Spiritual discipline. LOL. b***s*** rationalization. Amazing.
You have deteriorated, in an intellectual sense, markedly over just the last year or so. Very, very sad Tarski.
Let's just say that society uses taxes for the greater good (like the roads you drive on) and it is part of a social contract that we enter into by being citizens etc. So, you are free to leave the country just like one is free to leave the Mormon commune. LOL. (spiritual discipline! LOL). The rest of us want to, umm, f*****g cooperate and get something done.
If ever you do want to engage in a serious philosophical discussion on this issue Tarski, I really will be willing and ready to do so at any time.

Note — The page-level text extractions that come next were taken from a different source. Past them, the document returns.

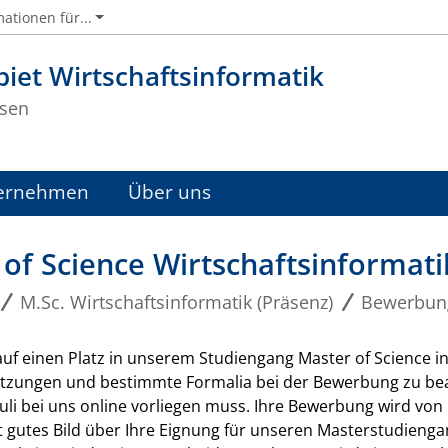
ationen für...
iet Wirtschaftsinformatik
sen
ernehmen
Über uns
f Science Wirtschaftsinformati
M.Sc. Wirtschaftsinformatik (Präsenz)
Bewerbun
uf einen Platz in unserem Studiengang Master of Science in
tzungen und bestimmte Formalia bei der Bewerbung zu beac
Juli bei uns online vorliegen muss. Ihre Bewerbung wird von
t gutes Bild über Ihre Eignung für unseren Masterstudien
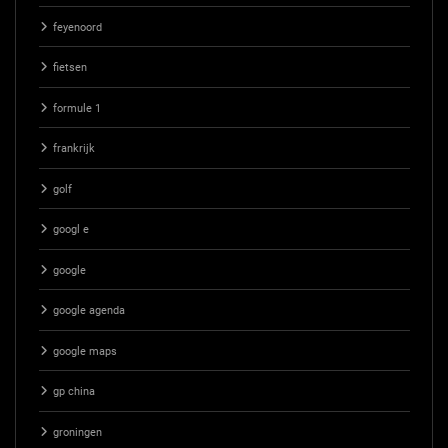
feyenoord
fietsen
formule 1
frankrijk
golf
googl e
google
google agenda
google maps
gp china
groningen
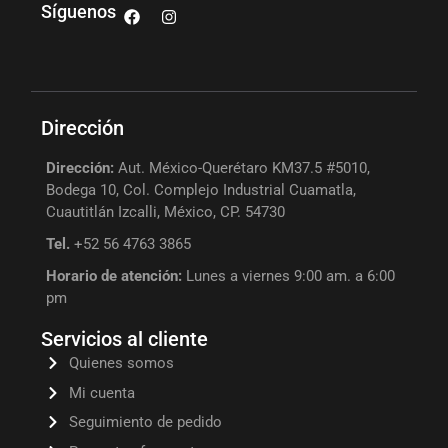
Síguenos
Dirección
Dirección:
Aut. México-Querétaro KM37.5 #5010,
Bodega 10, Col. Complejo Industrial Cuamatla,
Cuautitlán Izcalli, México, CP. 54730
Tel.
+52 56 4763 3865
Horario de atención:
Lunes a viernes 9:00 am. a 6:00
pm
Servicios al cliente
Quienes somos
Mi cuenta
Seguimiento de pedido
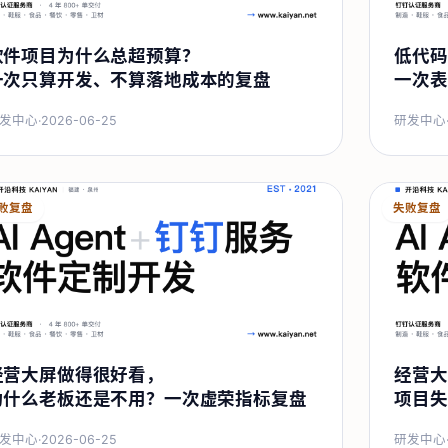
软件项目为什么总超预算？
低代码
一次只算开发、不算落地成本的复盘
一次表
发中心
·
2026-06-25
研发中心
败复盘
失败复盘
经营大屏做得很好看，
经营大
为什么老板还是不用？一次虚荣指标复盘
项目失
发中心
·
2026-06-25
研发中心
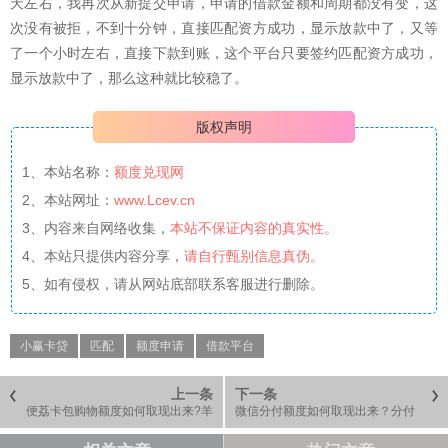
天左右，我再次从新提交申请，申请的借款金额和周期都没有变，这
次没有被拒，不到十分钟，直接匹配资方成功，显示放款中了，又等
了一个小时左右，直接下款到账，这个平台只要签约匹配资方成功，
显示放款中了，那么这种就比较稳了。
版权声明
1、本站名称：
额度兑现网
2、本站网址：
www.Lcev.cn
3、内容来自网络收集，
本站不保证内容的真实性。
4、本站只提供内容分享，
请自行甄别信息真伪。
5、如有侵权，请从网站底部联系客服进行删除。
小赢卡贷
匹配
额度申请
借款平台
上一条
下一条
便荔卡包购物额度如何取现出来?羊
微信分付额度如何取现出来？分付
小咩卡包额度怎么提
额度从2000涨到8000了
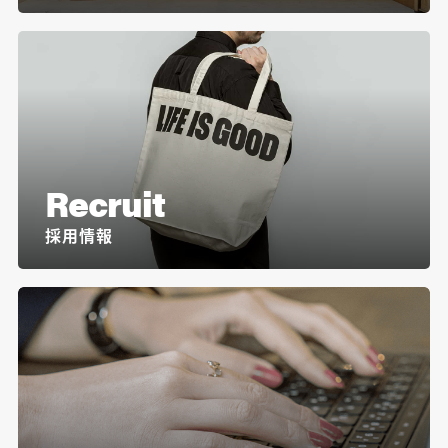
Recruit
採用情報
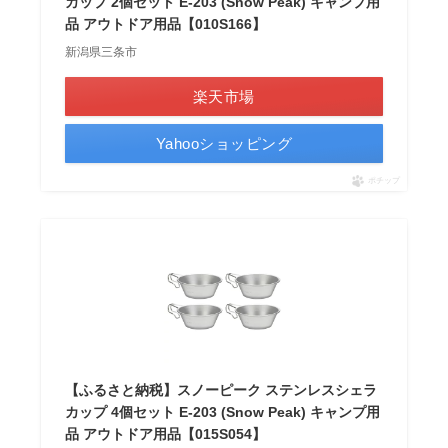
カップ 2個セット E-203 (Snow Peak) キャンプ用
品 アウトドア用品【010S166】
新潟県三条市
楽天市場
Yahooショッピング
ポチップ
【ふるさと納税】スノーピーク ステンレスシェラ
カップ 4個セット E-203 (Snow Peak) キャンプ用
品 アウトドア用品【015S054】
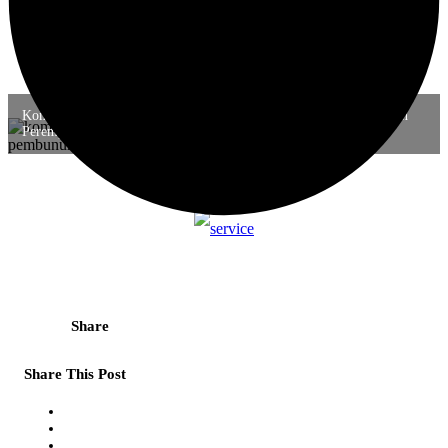
Komnas Perempuan Desak Investigasi Independen atas Pembunuhan
Perempuan Hamil di Papua Tengah
Share
Share This Post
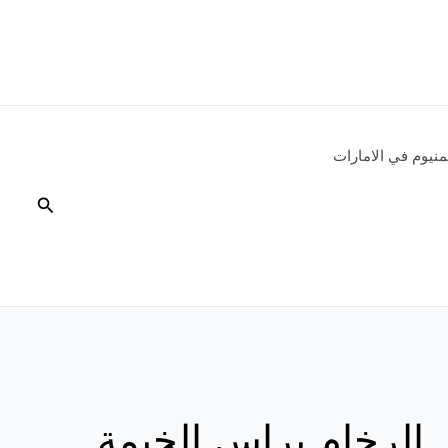
نيوم في الامارات
البحث
الرخام براس الخيمة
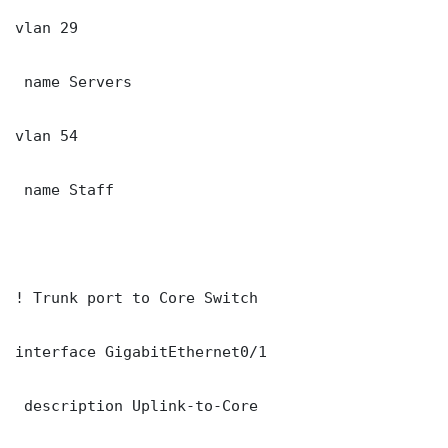
vlan 29

 name Servers

vlan 54

 name Staff

! Trunk port to Core Switch

interface GigabitEthernet0/1

 description Uplink-to-Core
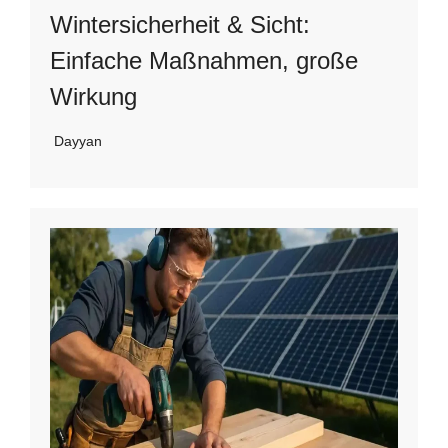
Wintersicherheit & Sicht:
Einfache Maßnahmen, große
Wirkung
Dayyan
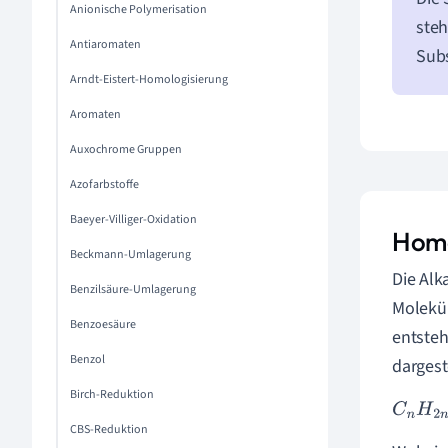
Anionische Polymerisation
steh
Antiaromaten
Subs
Arndt-Eistert-Homologisierung
Aromaten
Auxochrome Gruppen
Azofarbstoffe
Baeyer-Villiger-Oxidation
Homo
Beckmann-Umlagerung
Die Alk
Benzilsäure-Umlagerung
Molekül
Benzoesäure
entsteh
Benzol
dargest
Birch-Reduktion
C
n
H
2
n
CBS-Reduktion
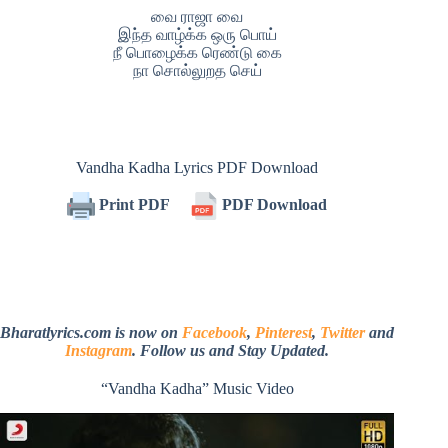
வை ராஜா வை
இந்த வாழ்க்க ஒரு பொய்
நீ பொழைக்க ரெண்டு கை
நா சொல்லுறத செய்
Vandha Kadha Lyrics PDF Download
Print PDF
PDF Download
Bharatlyrics.com is now on
Facebook
,
Pinterest
,
Twitter
and
Instagram
. Follow us and Stay Updated.
“Vandha Kadha” Music Video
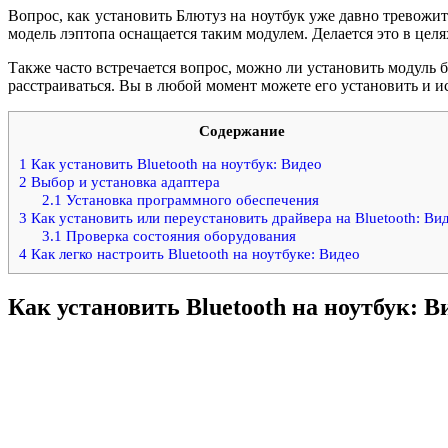
Вопрос, как установить Блютуз на ноутбук уже давно тревожит
модель лэптопа оснащается таким модулем. Делается это в цел
Также часто встречается вопрос, можно ли установить модуль б
расстраиваться. Вы в любой момент можете его установить и ис
Содержание
1
Как установить Bluetooth на ноутбук: Видео
2
Выбор и установка адаптера
2.1
Установка программного обеспечения
3
Как установить или переустановить драйвера на Bluetooth: Ви
3.1
Проверка состояния оборудования
4
Как легко настроить Bluetooth на ноутбуке: Видео
Как установить Bluetooth на ноутбук: В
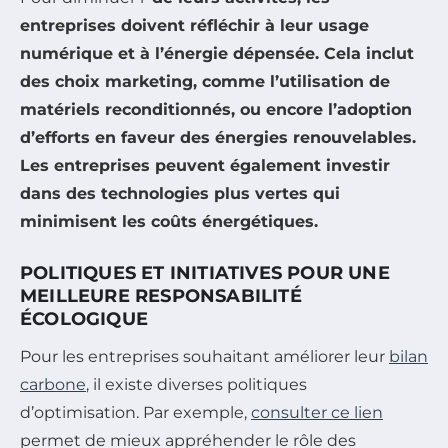
entreprises doivent réfléchir à leur usage
numérique et à l’énergie dépensée. Cela inclut
des choix marketing, comme l’utilisation de
matériels reconditionnés
, ou encore l’adoption
d’efforts en faveur des
énergies renouvelables
.
Les entreprises peuvent également investir
dans des technologies plus vertes qui
minimisent les coûts énergétiques.
POLITIQUES ET INITIATIVES POUR UNE
MEILLEURE RESPONSABILITÉ
ÉCOLOGIQUE
Pour les entreprises souhaitant améliorer leur
bilan
carbone
, il existe diverses politiques
d’optimisation. Par exemple,
consulter ce lien
permet de mieux appréhender le rôle des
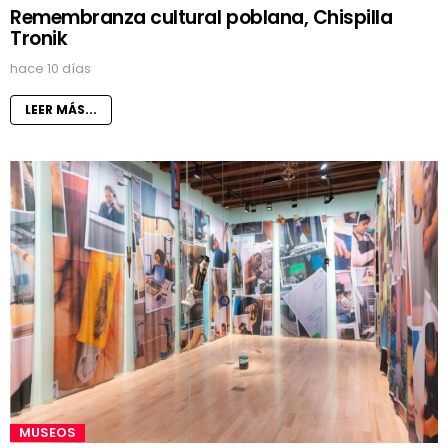
Remembranza cultural poblana, Chispilla
Tronik
hace 10 días
LEER MÁS...
MUSEOS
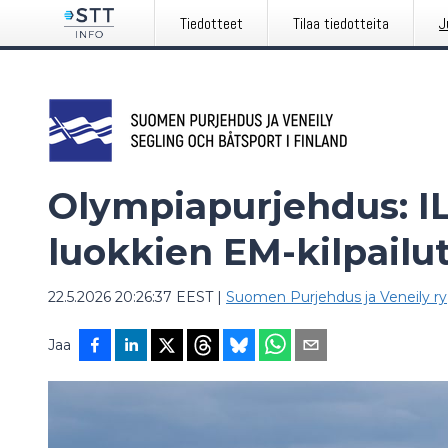
Tiedotteet
Tilaa tiedotteita
J
Olympiapurjehdus: ILC
luokkien EM-kilpailu
22.5.2026 20:26:37 EEST
|
Suomen Purjehdus ja Veneily ry
Jaa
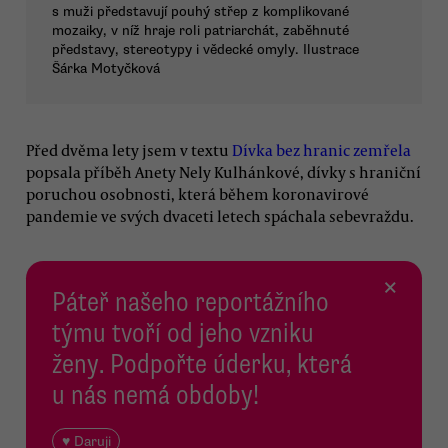
s muži představují pouhý střep z komplikované
mozaiky, v níž hraje roli patriarchát, zaběhnuté
představy, stereotypy i vědecké omyly. Ilustrace
Šárka Motyčková
Před dvěma lety jsem v textu
Dívka bez hranic zemřela
popsala příběh Anety Nely Kulhánkové, dívky s hraniční
poruchou osobnosti, která během koronavirové
pandemie ve svých dvaceti letech spáchala sebevraždu.
×
Páteř našeho reportážního
týmu tvoří od jeho vzniku
ženy. Podpořte úderku, která
u nás nemá obdoby!
♥ Daruji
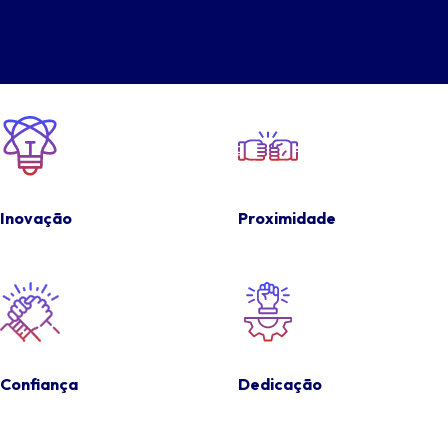
Inovação
Proximidade
Confiança
Dedicação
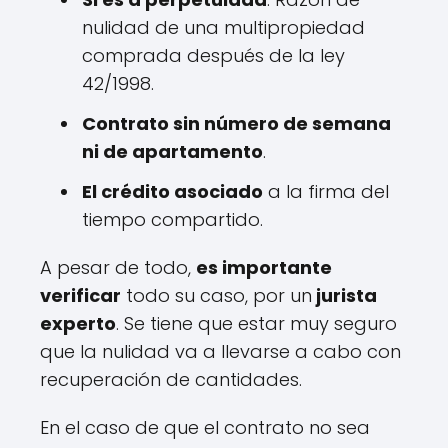
nulidad de una multipropiedad
comprada después de la ley
42/1998.
Contrato sin número de semana
ni de apartamento
.
El crédito asociado
a la firma del
tiempo compartido.
A pesar de todo,
es importante
verificar
todo su caso, por un
jurista
experto
. Se tiene que estar muy seguro
que la nulidad va a llevarse a cabo con
recuperación de cantidades.
En el caso de que el contrato no sea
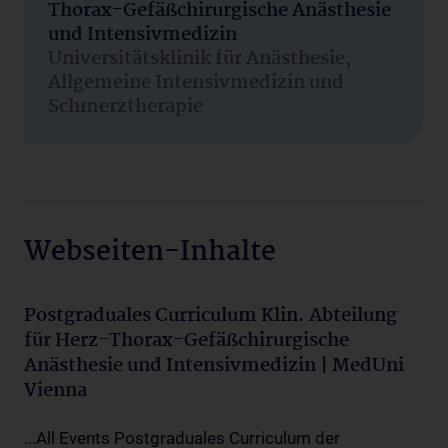
Thorax-Gefäßchirurgische Anästhesie
und Intensivmedizin
Universitätsklinik für Anästhesie,
Allgemeine Intensivmedizin und
Schmerztherapie
Webseiten-Inhalte
Postgraduales Curriculum Klin. Abteilung
für Herz-Thorax-Gefäßchirurgische
Anästhesie und Intensivmedizin | MedUni
Vienna
...All Events Postgraduales Curriculum der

Oh, and please remember not to pay taxes and definitely don't drive on public roads or expect any police to come and save you. Maybe there is a tract of land in the antarctic somewhere for you.
See above.
I do enjoy your rationalizations though so give me another. Try this:
"If you would be perfect, go, sell what you have, and give to the poor, and you will have treasure in heaven; and come, follow me."
Try this:
Jacob 2:17, 18, 19
1.Tim:17
Hel 6:17 (notice the context here)
Mark 10:24 (again, the context)
Alma 1:29-30 (context yet again)
Mosiah 2:22
2 Nephi 1: 31
Gen. 39:2
Alma 50:17-
Alma 62:48-51
And of course, Job 42:12
Apparently, Jesus was calling the individual he was speaking to in the verse you mentioned to be an Apostle, which would, indeed, have entailed such a requirement in that individual case. The scriptures I've provided above, and many others that could be mentioned, would indicate that this is not the case for the overwhelming majority of human beings and under most circumstances in which the Gospel governs our lives or even an entire society.
Clearly, as socialist economic theory and the application of that theory in the form of actual public policy
cannot create wealth and, in point of fact, simply consumes and redistributes that which is created in the productive private sector (whether those producers are Saints or not) whatever form the United Order ultimately takes (and there is no reason, theologically, to assume that a United Order in the the technologically advanced 21st century would look like a United Order in the pre-industrial mid-nineteenth century, under conditions of naked survival), it will not be a socialist system in any normative secular way. That is, if prosperity, riches, and economic abundance are salient features of a righteous society, then it
could not be the case that it would be a socialist society, as socialism has nowhere it has ever been tried produced anything but, when applied to a lesser extent, economic mediocrity or economic stagnation, or, when taken to its logical and conceptual conclusion, authoritarian to totalitarian (and, for the majority of the population, poor) police states.